La corruzione dei medici e le aggressioni nei loro confronti da parte di parenti di pazienti, spesso per motivi economici, sono all’ordine del giorno nel Paese balcanico. La corruzione è pratica socialmente accettata ed è difficile raccogliere le prove. In passato vi sono solo stati casi isolati in cui i giornalisti investigativi di qualche trasmissione fuori dalle righe hanno filmato di nascosto i medici che prendevano bustarelle in ospedali pubblici.

Per un parto naturale la cifra che viene richiesta è di circa 100 euro mentre, come abbiamo già evidenziato, per un parto cesareo si arriva ad una somma tre volte superiore.

A questo malcostume, e di pari passo, va aggiunta la continua crescita di cliniche private, attive in molte zone del Paese. “Non effettuiamo parti naturali, solo parti cesarei", mi spiega al telefono una delle segretarie di una delle più famose cliniche di Tirana. In media nelle cliniche private un parto cesareo costa 1000 euro, cifra decisamente esorbitante per il cittadino medio di un Paese come l’Albania.

Il lusso di scegliere

Chiedo ad Anila perché si è sottoposta al parto cesareo se non ne era convinta, e per ben tre volte. “I medici qui sono arroganti, non ti spiegano nulla e hanno un atteggiamento allarmante. Io ero scettica ma mio marito e mia suocera si sono allarmati e hanno obbedito in maniera acritica fino alla fine. Dicevano che mi dovevo fidare del miglior medico in città”, spiega.
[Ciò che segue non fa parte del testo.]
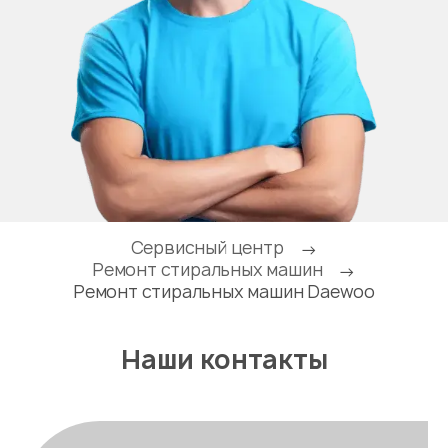
Сервисный центр
→
Ремонт стиральных машин
→
Ремонт стиральных машин Daewoo
Наши контакты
Anila poi aggiunge di non aver fatto alcun percorso preparatorio al parto, di non aver mai sentito parlare di parto naturale con metodi alternativi né del fenomeno della depressione postparto. “I corsi di preparazione al parto sono sconosciuti in Albania e i metodi naturali alternativi come il parto nell’acqua o simili sono inimmaginabili”, conferma un medico pediatra alla clinica Kiço Gliozheni.

“Molte donne in Albania non sono informate sul proprio corpo, sulle cure da seguire, sulla sessualità. Spesso fanno delle scelte non spontanee ma ispirate a determinati modelli importati dall’estero. Ad esempio per quanto riguarda il parto cesareo il fatto che molte donne negli Stati Uniti vi si sottopongano è un elemento sufficiente per convincersi che il parto cesareo è più moderno, più sicuro e migliore di quello naturale”, spiega una sociologa di Tirana specializzata in questioni di gender.

In Albania non vi è alcun dibattito pubblico sul parto cesareo, a quello naturale o temi affini. E anche tra i movimenti della società civile vi è poca sensibilità in merito e in pochi si occupano di informare maggiormente l’opinione pubblica. In questo contesto il parto rimane un’esperienza poco piacevole da affrontare tra medici autoritari e capitalisti, scarsa informazione e mode esterofile che dilagano.